Multiplex-ligation probe assay (MLPA)
MLPA was performed using the SALSA MLPA kits P335 ALLIKZF1-A3, and P202-A1 IKZF1 for control (MRC-Holland), according to the manufacturer's instructions. Samples were run on an ABI 3130 analyzer (Applied Biosystems) and results were analyzed using the Tumor Analysis (LS) method of the Coffalyser version 8 software (www.mlpa.com/coffalyser, MRC Holland). The ratio results obtained for each probe were then adjusted for the percentage of blasts using the following formula: (ratio-1+blast percentage)/blast percentage.12 Isolated reduced signal for exon 1 probes was not considered because it could be an artifact due to the presence of GC-rich sequences. MLPA sensitivity was evaluated by analysis of serial dilutions of IKZF1 deleted cases into non-tumoral DNA.

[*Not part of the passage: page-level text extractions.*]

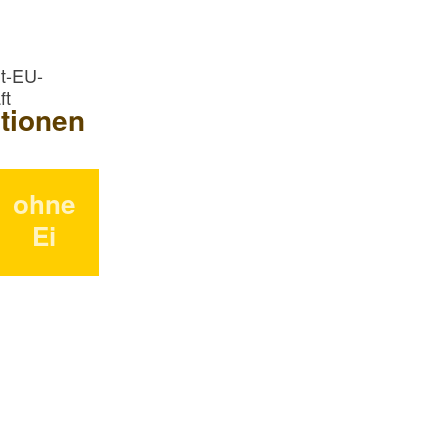
t-EU-
ft
tionen
ohne
Ei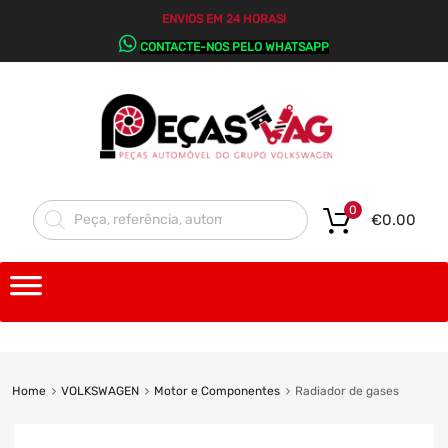
ENVIOS EM 24 HORAS!
CONTACTE-NOS PELO WHATSAPP
0
€
0.00
Home
VOLKSWAGEN
Motor e Componentes
Radiador de gases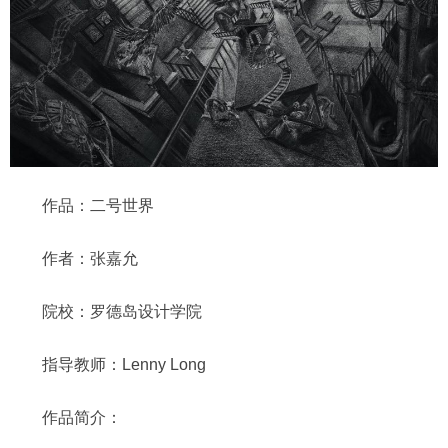
作品：二号世界
作者：张嘉允
院校：罗德岛设计学院
指导教师：Lenny Long
作品简介：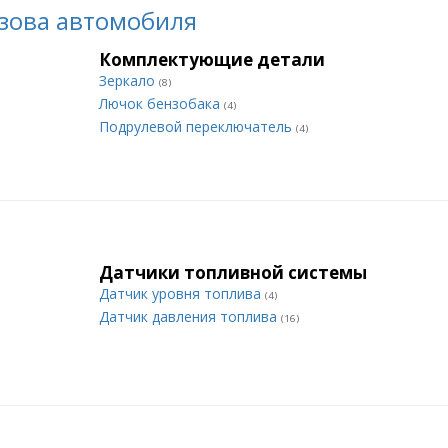
зова автомобиля
Комплектующие детали
Зеркало
(8)
Лючок бензобака
(4)
Подрулевой переключатель
(4)
Датчики топливной системы
Датчик уровня топлива
(4)
Датчик давления топлива
(16)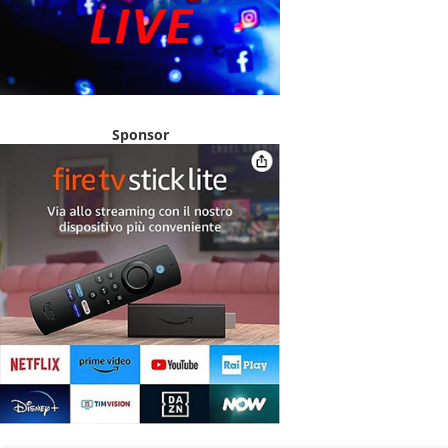
Sponsor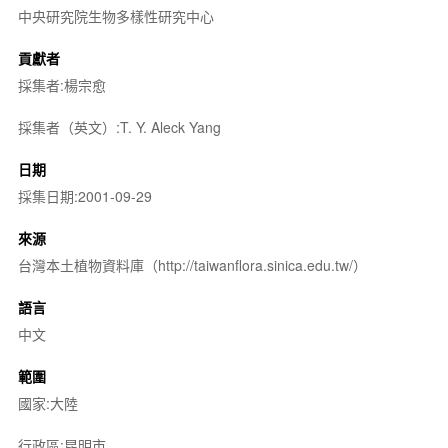
中央研究院生物多樣性研究中心
貢獻者
採集者:楊宗愈
採集者（英文）:T. Y. Aleck Yang
日期
採集日期:2001-09-29
來源
台灣本土植物資料庫（http://taiwanflora.sinica.edu.tw/）
語言
中文
範圍
國家:大陸
行政區:昆明市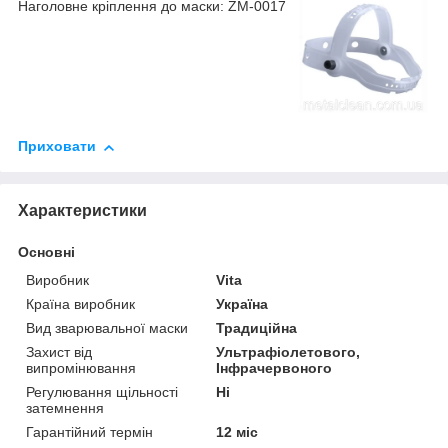
Наголовне кріплення до маски: ZM-0017
Приховати
Характеристики
Основні
Виробник
Vita
Країна виробник
Україна
Вид зварювальної маски
Традиційна
Захист від
Ультрафіолетового,
випромінювання
Інфрачервоного
Регулювання щільності
Ні
затемнення
Гарантійний термін
12 міс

MRD analysis by real-time quantitative PCR for IKZF1 intragenic deletions
Primers and Taqman probes were designed using Primer3Plus software. MRD analyses were performed and interpreted according to the EuroMRD guidelines designed for Ig/TCR based MRD analyses.10 500 ng DNA were amplified in triplicate in a final volume of 25 μL, containing 1 × Platinum® Quantitative PCR SuperMix-UDG (Invitrogen), 0.5 μL ROX Reference Dye (Invitrogen), 1 mM MgCl2, 0.04% BSA, 0.2 μM of each forward and reverse primer, and 0.1 μM of TaqMan® probe. Amplification was performed using an ABI Prism 7700 thermocycler (Applied Biosystems) as follows: incubation at 50°C for 2 min, denaturation at 95°C for 10 min, followed by 50 cycles of 15 s at 95°C and 1 min 20 s at 62°C.
Results and Discussion
We first set up a test to detect intragenic deletions of IKZF1. Some deletion breakpoint sequences have been previously reported4,8 that allowed us to delineate the breakpoint cluster regions of Δ4-7 and Δ2-7 rearrangements. Less frequent deletions, such as Δ4-8 and Δ2-8, were also reported but breakpoint cluster regions were not characterized. We retrospectively looked for the presence of such deletions in a series of BCP-ALL with available high-resolution array-CGH data. Three cases with Δ4-8 rearrangements were identified (Figure 1A) and breakpoint sequences were further characterized by long-distance PCR (Online Supplementary Table S1). The proximal breakpoints were located in intron 3 in the same region as Δ4-7 rearrangements while the distal breakpoints clustered at approximately 12 kb centromeric from the 3'UTR of the IKZF1 gene. Non-template nucleotides and RSS-like sequences were observed at the breakpoint junctions, as previously described for other types of IKZF1 intragenic rearrangements.4,8 Then we designed a PCR assay with appropriate forward and reverse primers to amplify the junction regions of all types of characterized intragenic rearrangements. Multiplexing and fluorochrome-labeled primers allowed detection of all rearrangements in a single PCR reaction (Figure 1B-C). In addition, a reverse primer in intron 3 designed to amplify the germline sequence was added to provide a control for DNA amplification.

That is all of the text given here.